## WHAT TO PRODUCE
If a line in the records contains the word "button", count it; state the resulting number and nothing more.

## SOURCE MATERIAL
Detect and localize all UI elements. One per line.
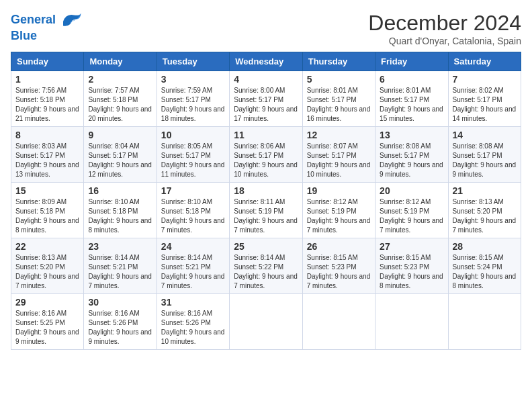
calendar-cell: 3 Sunrise: 7:59 AM Sunset: 5:17 PM Dayli… <box>157 71 229 127</box>
calendar-cell <box>302 294 375 350</box>
day-number: 13 <box>380 130 443 140</box>
calendar-cell: 9 Sunrise: 8:04 AM Sunset: 5:17 PM Dayli… <box>84 127 157 183</box>
day-info: Sunrise: 8:09 AM Sunset: 5:18 PM Dayligh… <box>15 197 79 235</box>
calendar-cell <box>230 294 302 350</box>
day-number: 1 <box>15 74 79 85</box>
calendar-cell: 5 Sunrise: 8:01 AM Sunset: 5:17 PM Dayli… <box>302 71 375 127</box>
calendar-cell: 30 Sunrise: 8:16 AM Sunset: 5:26 PM Dayl… <box>84 294 157 350</box>
day-info: Sunrise: 8:02 AM Sunset: 5:17 PM Dayligh… <box>453 86 517 124</box>
day-number: 20 <box>380 185 443 196</box>
day-number: 10 <box>161 130 225 140</box>
day-info: Sunrise: 8:13 AM Sunset: 5:20 PM Dayligh… <box>15 253 79 291</box>
day-number: 22 <box>15 241 79 252</box>
weekday-header: Wednesday <box>230 52 302 71</box>
calendar-cell: 29 Sunrise: 8:16 AM Sunset: 5:25 PM Dayl… <box>11 294 84 350</box>
weekday-header: Thursday <box>302 52 375 71</box>
calendar-cell <box>448 294 521 350</box>
calendar-cell: 31 Sunrise: 8:16 AM Sunset: 5:26 PM Dayl… <box>157 294 229 350</box>
calendar-cell: 14 Sunrise: 8:08 AM Sunset: 5:17 PM Dayl… <box>448 127 521 183</box>
day-info: Sunrise: 8:01 AM Sunset: 5:17 PM Dayligh… <box>307 86 371 124</box>
calendar-cell: 1 Sunrise: 7:56 AM Sunset: 5:18 PM Dayli… <box>11 71 84 127</box>
calendar-week-row: 29 Sunrise: 8:16 AM Sunset: 5:25 PM Dayl… <box>11 294 521 350</box>
day-info: Sunrise: 8:15 AM Sunset: 5:24 PM Dayligh… <box>453 253 517 291</box>
day-info: Sunrise: 8:14 AM Sunset: 5:21 PM Dayligh… <box>88 253 152 291</box>
day-info: Sunrise: 8:14 AM Sunset: 5:21 PM Dayligh… <box>161 253 225 291</box>
calendar-cell: 8 Sunrise: 8:03 AM Sunset: 5:17 PM Dayli… <box>11 127 84 183</box>
day-info: Sunrise: 8:01 AM Sunset: 5:17 PM Dayligh… <box>380 86 443 124</box>
day-info: Sunrise: 7:57 AM Sunset: 5:18 PM Dayligh… <box>88 86 152 124</box>
day-info: Sunrise: 7:56 AM Sunset: 5:18 PM Dayligh… <box>15 86 79 124</box>
day-number: 18 <box>234 185 298 196</box>
day-number: 21 <box>453 185 517 196</box>
day-number: 30 <box>88 297 152 308</box>
calendar-cell: 23 Sunrise: 8:14 AM Sunset: 5:21 PM Dayl… <box>84 238 157 294</box>
day-number: 15 <box>15 185 79 196</box>
day-info: Sunrise: 8:16 AM Sunset: 5:25 PM Dayligh… <box>15 309 79 347</box>
day-number: 4 <box>234 74 298 85</box>
day-number: 28 <box>453 241 517 252</box>
day-number: 5 <box>307 74 371 85</box>
weekday-header: Monday <box>84 52 157 71</box>
day-info: Sunrise: 8:07 AM Sunset: 5:17 PM Dayligh… <box>307 142 371 179</box>
calendar-table: SundayMondayTuesdayWednesdayThursdayFrid… <box>11 52 521 350</box>
day-info: Sunrise: 8:16 AM Sunset: 5:26 PM Dayligh… <box>161 309 225 347</box>
page-header: General Blue December 2024 Quart d'Onyar… <box>11 11 521 46</box>
day-number: 14 <box>453 130 517 140</box>
day-number: 17 <box>161 185 225 196</box>
calendar-cell: 12 Sunrise: 8:07 AM Sunset: 5:17 PM Dayl… <box>302 127 375 183</box>
calendar-cell <box>375 294 448 350</box>
day-info: Sunrise: 8:16 AM Sunset: 5:26 PM Dayligh… <box>88 309 152 347</box>
weekday-header: Saturday <box>448 52 521 71</box>
day-info: Sunrise: 8:03 AM Sunset: 5:17 PM Dayligh… <box>15 142 79 179</box>
location: Quart d'Onyar, Catalonia, Spain <box>368 36 521 46</box>
calendar-cell: 6 Sunrise: 8:01 AM Sunset: 5:17 PM Dayli… <box>375 71 448 127</box>
calendar-cell: 20 Sunrise: 8:12 AM Sunset: 5:19 PM Dayl… <box>375 183 448 238</box>
calendar-cell: 24 Sunrise: 8:14 AM Sunset: 5:21 PM Dayl… <box>157 238 229 294</box>
day-number: 16 <box>88 185 152 196</box>
calendar-cell: 4 Sunrise: 8:00 AM Sunset: 5:17 PM Dayli… <box>230 71 302 127</box>
weekday-header-row: SundayMondayTuesdayWednesdayThursdayFrid… <box>11 52 521 71</box>
day-number: 19 <box>307 185 371 196</box>
day-info: Sunrise: 8:15 AM Sunset: 5:23 PM Dayligh… <box>380 253 443 291</box>
day-info: Sunrise: 8:08 AM Sunset: 5:17 PM Dayligh… <box>453 142 517 179</box>
day-number: 8 <box>15 130 79 140</box>
day-info: Sunrise: 8:12 AM Sunset: 5:19 PM Dayligh… <box>307 197 371 235</box>
logo: General Blue <box>11 11 82 43</box>
day-info: Sunrise: 8:04 AM Sunset: 5:17 PM Dayligh… <box>88 142 152 179</box>
calendar-week-row: 8 Sunrise: 8:03 AM Sunset: 5:17 PM Dayli… <box>11 127 521 183</box>
weekday-header: Friday <box>375 52 448 71</box>
day-number: 3 <box>161 74 225 85</box>
day-info: Sunrise: 8:10 AM Sunset: 5:18 PM Dayligh… <box>88 197 152 235</box>
calendar-cell: 26 Sunrise: 8:15 AM Sunset: 5:23 PM Dayl… <box>302 238 375 294</box>
calendar-cell: 25 Sunrise: 8:14 AM Sunset: 5:22 PM Dayl… <box>230 238 302 294</box>
day-info: Sunrise: 8:06 AM Sunset: 5:17 PM Dayligh… <box>234 142 298 179</box>
day-number: 2 <box>88 74 152 85</box>
weekday-header: Sunday <box>11 52 84 71</box>
calendar-cell: 15 Sunrise: 8:09 AM Sunset: 5:18 PM Dayl… <box>11 183 84 238</box>
day-number: 12 <box>307 130 371 140</box>
calendar-week-row: 1 Sunrise: 7:56 AM Sunset: 5:18 PM Dayli… <box>11 71 521 127</box>
calendar-cell: 27 Sunrise: 8:15 AM Sunset: 5:23 PM Dayl… <box>375 238 448 294</box>
calendar-cell: 28 Sunrise: 8:15 AM Sunset: 5:24 PM Dayl… <box>448 238 521 294</box>
calendar-week-row: 15 Sunrise: 8:09 AM Sunset: 5:18 PM Dayl… <box>11 183 521 238</box>
calendar-cell: 19 Sunrise: 8:12 AM Sunset: 5:19 PM Dayl… <box>302 183 375 238</box>
day-number: 29 <box>15 297 79 308</box>
calendar-week-row: 22 Sunrise: 8:13 AM Sunset: 5:20 PM Dayl… <box>11 238 521 294</box>
day-number: 9 <box>88 130 152 140</box>
logo-bird-icon <box>60 11 82 30</box>
calendar-cell: 21 Sunrise: 8:13 AM Sunset: 5:20 PM Dayl… <box>448 183 521 238</box>
day-info: Sunrise: 8:15 AM Sunset: 5:23 PM Dayligh… <box>307 253 371 291</box>
day-info: Sunrise: 8:14 AM Sunset: 5:22 PM Dayligh… <box>234 253 298 291</box>
day-info: Sunrise: 8:11 AM Sunset: 5:19 PM Dayligh… <box>234 197 298 235</box>
day-info: Sunrise: 8:05 AM Sunset: 5:17 PM Dayligh… <box>161 142 225 179</box>
day-number: 6 <box>380 74 443 85</box>
weekday-header: Tuesday <box>157 52 229 71</box>
month-title: December 2024 <box>368 11 521 36</box>
calendar-cell: 13 Sunrise: 8:08 AM Sunset: 5:17 PM Dayl… <box>375 127 448 183</box>
calendar-cell: 22 Sunrise: 8:13 AM Sunset: 5:20 PM Dayl… <box>11 238 84 294</box>
calendar-cell: 11 Sunrise: 8:06 AM Sunset: 5:17 PM Dayl… <box>230 127 302 183</box>
day-number: 26 <box>307 241 371 252</box>
title-section: December 2024 Quart d'Onyar, Catalonia, … <box>368 11 521 46</box>
day-info: Sunrise: 8:13 AM Sunset: 5:20 PM Dayligh… <box>453 197 517 235</box>
calendar-cell: 17 Sunrise: 8:10 AM Sunset: 5:18 PM Dayl… <box>157 183 229 238</box>
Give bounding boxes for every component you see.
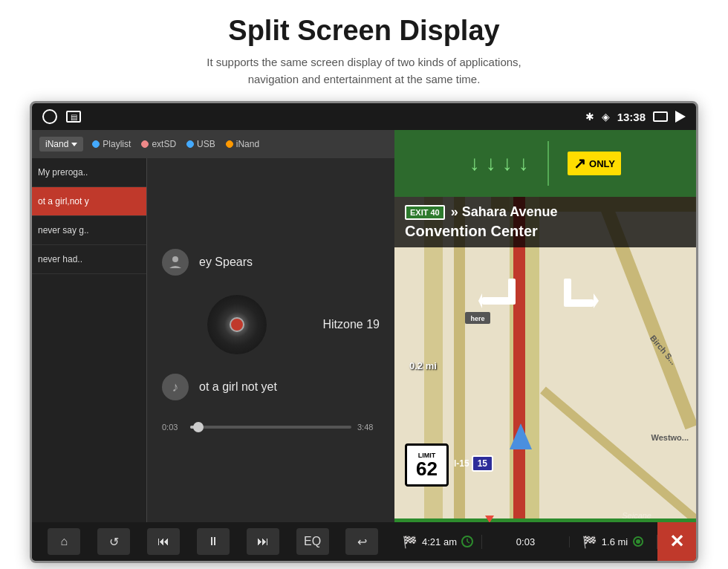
music-note-icon: ♪ [162,374,189,400]
playlist-sidebar: My preroga.. ot a girl,not y never say g… [32,158,147,522]
play-pause-button[interactable]: ⏸ [197,528,230,555]
eq-button[interactable]: EQ [296,528,329,555]
vinyl-center [230,317,244,332]
hw-arrow-1: ↓ [469,152,480,175]
playlist-item-1[interactable]: My preroga.. [32,158,146,187]
home-icon: ⌂ [61,535,68,548]
only-arrow-icon: ↗ [573,155,586,172]
source-extsd-label: extSD [152,139,176,149]
only-label: ONLY [589,158,615,169]
nav-close-button[interactable]: ✕ [657,522,696,561]
prev-icon: ⏮ [157,535,169,548]
source-label: iNand [45,139,68,149]
status-bar: ▤ ✱ ◈ 13:38 [32,103,696,130]
playlist-item-4[interactable]: never had.. [32,245,146,274]
track-row: ♪ ot a girl not yet [162,374,380,400]
radio-playlist-icon [92,140,100,148]
source-bar: iNand Playlist extSD [32,130,394,158]
nav-exit: EXIT 40 » Sahara Avenue [405,204,686,220]
street-line2: Convention Center [405,223,686,240]
street-line1: » Sahara Avenue [451,204,558,220]
hw-arrow-2: ↓ [486,152,496,175]
prev-button[interactable]: ⏮ [147,528,180,555]
source-option-playlist[interactable]: Playlist [92,139,131,149]
chevron-down-icon [71,143,77,146]
playlist-item-2[interactable]: ot a girl,not y [32,187,146,216]
device-frame: ▤ ✱ ◈ 13:38 iNand [30,101,698,563]
svg-marker-16 [594,293,599,308]
svg-rect-13 [508,279,516,305]
source-playlist-label: Playlist [103,139,131,149]
svg-rect-15 [564,299,594,307]
radio-usb-icon [186,140,194,148]
speed-number: 62 [416,459,438,478]
hw-arrow-4: ↓ [519,152,529,175]
repeat-icon: ↺ [109,535,119,549]
next-button[interactable]: ⏭ [247,528,279,555]
distance-value: 0.2 mi [409,360,437,371]
svg-marker-12 [478,293,482,308]
eq-label: EQ [304,535,321,548]
i15-badge: 15 [472,455,493,472]
navigation-panel: here ↓ ↓ ↓ ↓ ↗ ONLY [394,130,696,561]
source-usb-label: USB [197,139,215,149]
circle-icon [42,109,57,124]
gps-arrow [510,423,532,449]
distance-indicator: 0.2 mi [409,360,437,371]
source-options: Playlist extSD USB iNand [92,139,259,149]
back-icon: ↩ [357,535,367,549]
location-icon: ◈ [602,111,610,123]
page-title: Split Screen Display [30,15,698,47]
flag-start-icon: 🏁 [403,535,417,549]
svg-rect-11 [482,297,512,305]
artist-name: ey Spears [199,256,253,269]
page-subtitle: It supports the same screen display of t… [30,54,698,88]
nav-stat-distance: 🏁 1.6 mi [570,535,657,549]
nav-info-bar: EXIT 40 » Sahara Avenue Convention Cente… [394,197,696,247]
home-button[interactable]: ⌂ [48,528,80,555]
next-icon: ⏭ [257,535,269,548]
image-icon: ▤ [66,111,81,123]
duration-value: 0:03 [516,536,535,547]
back-button[interactable]: ↩ [345,528,378,555]
source-option-extsd[interactable]: extSD [141,139,176,149]
split-screen: iNand Playlist extSD [32,130,696,561]
highway-sign: ↓ ↓ ↓ ↓ ↗ ONLY [394,130,696,197]
highway-arrows: ↓ ↓ ↓ ↓ [469,152,529,175]
maneuver-icon-right [553,271,612,331]
time-total: 3:48 [357,423,380,432]
control-bar: ⌂ ↺ ⏮ ⏸ ⏭ EQ [32,522,394,561]
music-player-panel: iNand Playlist extSD [32,130,394,561]
maneuver-area [394,264,696,338]
playlist-item-3[interactable]: never say g.. [32,216,146,245]
artist-row: ey Spears [162,249,380,276]
i15-label: I-15 [454,458,469,469]
track-info: ey Spears Hitzone 19 [155,249,387,400]
window-icon [653,111,668,122]
remaining-distance: 1.6 mi [602,536,628,547]
svg-point-0 [172,256,178,262]
progress-bar[interactable] [190,426,351,429]
back-icon [675,111,686,123]
hw-arrow-3: ↓ [502,152,513,175]
artist-icon [162,249,189,276]
clock-icon [461,536,473,547]
flag-end-icon: 🏁 [582,535,597,549]
player-body: My preroga.. ot a girl,not y never say g… [32,158,394,522]
repeat-button[interactable]: ↺ [97,528,130,555]
source-selector[interactable]: iNand [39,137,83,152]
track-name: ot a girl not yet [199,380,277,394]
source-option-usb[interactable]: USB [186,139,215,149]
source-option-inand[interactable]: iNand [226,139,259,149]
eta-time: 4:21 am [422,536,457,547]
nav-bottom-bar: 🏁 4:21 am 0:03 🏁 [394,522,696,561]
album-row: Hitzone 19 [162,287,380,362]
progress-thumb[interactable] [193,422,204,432]
album-name: Hitzone 19 [323,318,380,331]
time-current: 0:03 [162,423,184,432]
svg-line-19 [467,542,469,543]
maneuver-icon-left [478,271,538,331]
source-inand-label: iNand [236,139,259,149]
map-background: here ↓ ↓ ↓ ↓ ↗ ONLY [394,130,696,561]
nav-stat-duration: 0:03 [482,536,570,547]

## RESPONSE BELOW
8